- Task directions -
Look through the listing below and report how many lines contain "para", as a bare number.

- Provided information -
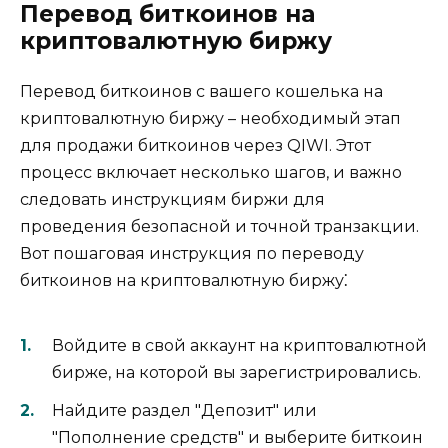
Перевод биткоинов на
криптовалютную биржу
Пeревод биткоинов с вашего кошелька на
криптовалютную биржу – необходимый этап
для продажи биткоинов через QIWI.​ Этот
процесс включает несколько шагов, и важно
следовать инструкциям биржи для
проведения безопасной и точной транзакции.​
Вот пошаговая инструкция по переводу
биткоинoв нa криптовалютную биржу⁚
Войдите в свой аккаунт на криптовалютной
бирже, на которой вы зарегистрировались.​
Haйдите раздел ″Депозит″ или
″Пополнeние средств″ и выберите биткоин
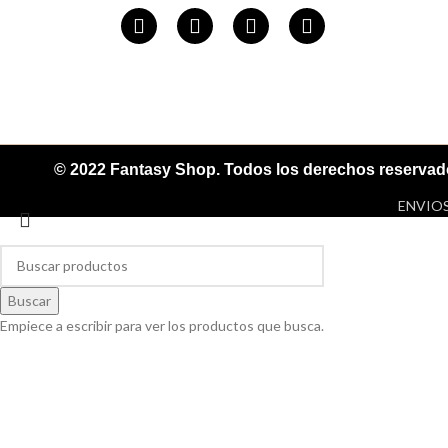
© 2022 Fantasy Shop. Todos los derechos reserva
ENVIOS
Buscar
Empiece a escribir para ver los productos que busca.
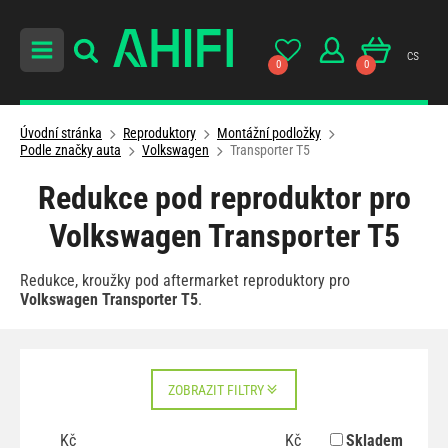
cs
0
0
Úvodní stránka
Reproduktory
Montážní podložky
Podle značky auta
Volkswagen
Transporter T5
Redukce pod reproduktor pro
Volkswagen Transporter T5
Redukce, kroužky pod aftermarket reproduktory pro
Volkswagen Transporter T5
.
ZOBRAZIT FILTRY
Kč
Kč
Skladem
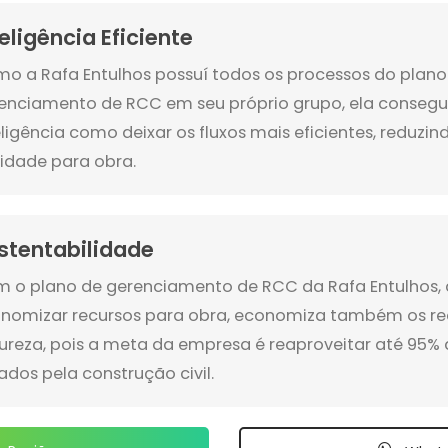
teligência Eficiente
o a Rafa Entulhos possuí todos os processos do plano
enciamento de RCC em seu próprio grupo, ela conseg
eligência como deixar os fluxos mais eficientes, reduzi
lidade para obra.
stentabilidade
 o plano de gerenciamento de RCC da Rafa Entulhos,
nomizar recursos para obra, economiza também os re
ureza, pois a meta da empresa é reaproveitar até 95% 
ados pela construção civil.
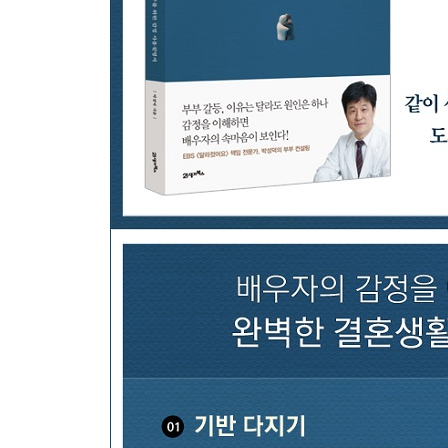
누구나 상처는 있다
부부도 함께 성장할 수 있다
부부의 문제는 가족의 문제다
정서가 대화의 깊이를 결정한다
자존감은 혼자만의 노력으로 회복하기 어렵다
감정의 과학-위기를 극복하는 정서의 힘
Part 5 부부의 사랑을 재구성하는 7가지 법칙
누구도 성숙한 상태로 결혼하지 않는다
사람은 반드시 변한다는 것을 믿는다
남자도 정서에 익숙해져야 한다
말하지 않아도 알 것이라고 착각하지 말라
애착을 유도하는 대화법을 활용하라
접근하고 반응하라
배우자의 편이 되어주라
감정의 과학-사랑이라는 치료약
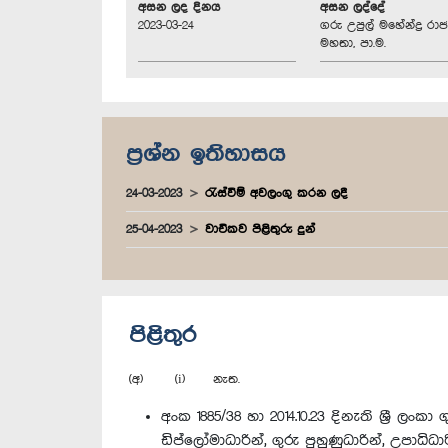
අසන ලද දිනය
අසන ලද්දේ
2023-03-24
ගරු උපුල් මහේන්ද්‍ර රා
මහතා, පා.ම.
ප්‍රශ්න ඉතිහාසය
24-03-2023
රැස්වීම් අවලංගු කරන ලදී
25-04-2023
වාචිකව පිළිතුරු දුන්
පිළිතුර
(අ) (i) නැත.
අංක 1885/38 හා 2014.10.23 දිනැති ශ්‍රී ලං
ඩිප්ලෝමාධාරින්, ගුරු පුහුණුධාරින්, උපාධි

- Response to this exercise -
3